Sadly, coroutines are not supported out-of-the box by many modern languages, C++ included. Which brings me to the subject of this post: Lua-style coroutines in C++! For those who don't know (or were too lazy to read the paper!), Lua's coroutines support three basic operations:

• Create: Create a new coroutine object
• Resume: Run a coroutine until it yields or returns
• Yield: Suspend execution and return to the caller

To implement these three operations, I'll use a great header file: ucontext.h.

#include <vector>
#include <ucontext.h>

class Coroutine {
public:
    typedef void (*Function)(void);

    Coroutine(Function function);
    void resume();
    static void yield();

private:
    ucontext_t context_;
    std::vector&;t;char> stack_;

    static ucontext_t caller_;
    static ucontext_t callee_;
};

To start us off: a Coroutine class definition. Don't worry about the instance variables yet, we'll get to those later. I've chosen to map Lua's coroutine.create to the constructor, and coroutine.yield to Coroutine::yield.
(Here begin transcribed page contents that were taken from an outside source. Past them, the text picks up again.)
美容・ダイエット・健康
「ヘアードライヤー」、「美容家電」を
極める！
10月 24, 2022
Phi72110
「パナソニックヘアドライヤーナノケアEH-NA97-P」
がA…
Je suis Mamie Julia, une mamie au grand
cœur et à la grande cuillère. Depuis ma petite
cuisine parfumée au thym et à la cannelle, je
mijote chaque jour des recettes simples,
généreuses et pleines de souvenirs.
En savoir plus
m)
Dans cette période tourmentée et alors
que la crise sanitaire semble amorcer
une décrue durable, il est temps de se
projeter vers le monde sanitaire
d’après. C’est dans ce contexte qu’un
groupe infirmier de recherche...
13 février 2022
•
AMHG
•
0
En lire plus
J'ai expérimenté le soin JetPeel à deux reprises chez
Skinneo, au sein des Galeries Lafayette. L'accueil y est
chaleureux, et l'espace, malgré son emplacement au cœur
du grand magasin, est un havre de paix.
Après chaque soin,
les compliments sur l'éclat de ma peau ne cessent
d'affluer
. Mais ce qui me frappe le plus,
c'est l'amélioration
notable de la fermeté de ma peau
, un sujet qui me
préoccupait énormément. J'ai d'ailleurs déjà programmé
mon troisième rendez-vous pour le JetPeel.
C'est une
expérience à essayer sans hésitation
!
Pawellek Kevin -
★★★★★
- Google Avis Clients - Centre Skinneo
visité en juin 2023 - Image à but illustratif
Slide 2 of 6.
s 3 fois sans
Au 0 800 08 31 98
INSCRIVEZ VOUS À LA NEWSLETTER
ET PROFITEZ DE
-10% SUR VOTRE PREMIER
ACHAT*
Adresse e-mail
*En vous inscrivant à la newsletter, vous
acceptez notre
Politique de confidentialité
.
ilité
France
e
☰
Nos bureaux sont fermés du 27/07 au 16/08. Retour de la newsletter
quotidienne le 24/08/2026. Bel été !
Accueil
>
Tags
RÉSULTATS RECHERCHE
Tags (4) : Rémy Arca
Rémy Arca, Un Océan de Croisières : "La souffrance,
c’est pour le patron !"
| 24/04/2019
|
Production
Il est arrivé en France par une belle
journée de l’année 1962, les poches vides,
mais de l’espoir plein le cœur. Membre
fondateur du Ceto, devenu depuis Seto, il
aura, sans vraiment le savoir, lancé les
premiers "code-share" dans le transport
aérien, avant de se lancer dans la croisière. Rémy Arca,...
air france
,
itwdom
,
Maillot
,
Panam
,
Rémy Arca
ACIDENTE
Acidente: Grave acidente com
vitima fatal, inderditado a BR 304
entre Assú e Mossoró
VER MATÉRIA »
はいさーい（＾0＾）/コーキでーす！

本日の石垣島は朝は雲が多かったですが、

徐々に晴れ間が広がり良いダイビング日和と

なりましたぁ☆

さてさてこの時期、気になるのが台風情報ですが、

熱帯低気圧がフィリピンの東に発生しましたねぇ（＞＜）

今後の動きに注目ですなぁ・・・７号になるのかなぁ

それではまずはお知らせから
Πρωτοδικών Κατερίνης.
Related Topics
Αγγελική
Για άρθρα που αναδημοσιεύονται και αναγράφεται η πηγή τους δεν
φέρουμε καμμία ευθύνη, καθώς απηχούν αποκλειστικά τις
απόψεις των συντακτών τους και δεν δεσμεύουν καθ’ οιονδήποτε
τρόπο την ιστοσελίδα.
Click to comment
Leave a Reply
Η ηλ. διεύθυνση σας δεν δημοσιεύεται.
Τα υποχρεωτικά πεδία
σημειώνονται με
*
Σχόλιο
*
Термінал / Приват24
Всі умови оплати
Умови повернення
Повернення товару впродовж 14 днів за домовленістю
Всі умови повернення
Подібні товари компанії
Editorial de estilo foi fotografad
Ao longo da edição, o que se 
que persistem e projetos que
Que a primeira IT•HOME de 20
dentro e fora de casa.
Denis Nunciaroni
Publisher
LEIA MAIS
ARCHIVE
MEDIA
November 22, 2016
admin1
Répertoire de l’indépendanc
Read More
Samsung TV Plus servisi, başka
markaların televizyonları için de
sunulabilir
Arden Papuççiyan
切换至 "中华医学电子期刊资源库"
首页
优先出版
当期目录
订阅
Coroutine::Coroutine(Function function) :
    stack_(4096)
        
    getcontext(&context_);
    context_.uc_stack.ss_sp = &stack_[0];
    context_.uc_stack.ss_size = stack_.size();
    context_.uc_link = 0;
    makecontext(&context_, function, 0);
}

Here's the constructor. Notice how a 4K stack is allocated, and used to create a new context for our coroutine. Each coroutine needs to have its own stack, because the yield operation can occur at any time, even within a function that was called by the coroutine. Compare this to Python's generators, which can only yield in the top-level stack frame.

Now for the fun part! To resume a coroutine A, we need to save the context of the coroutine that called A first. Then we can run A until it yields or returns, and restore the previous context. The function swapcontext copies the current context into the first argument, and then swaps to the context specified by the second argument. In the code below, caller_ always stores the caller of the current context, and the callee_ is used to store the context of a coroutine right before it yields.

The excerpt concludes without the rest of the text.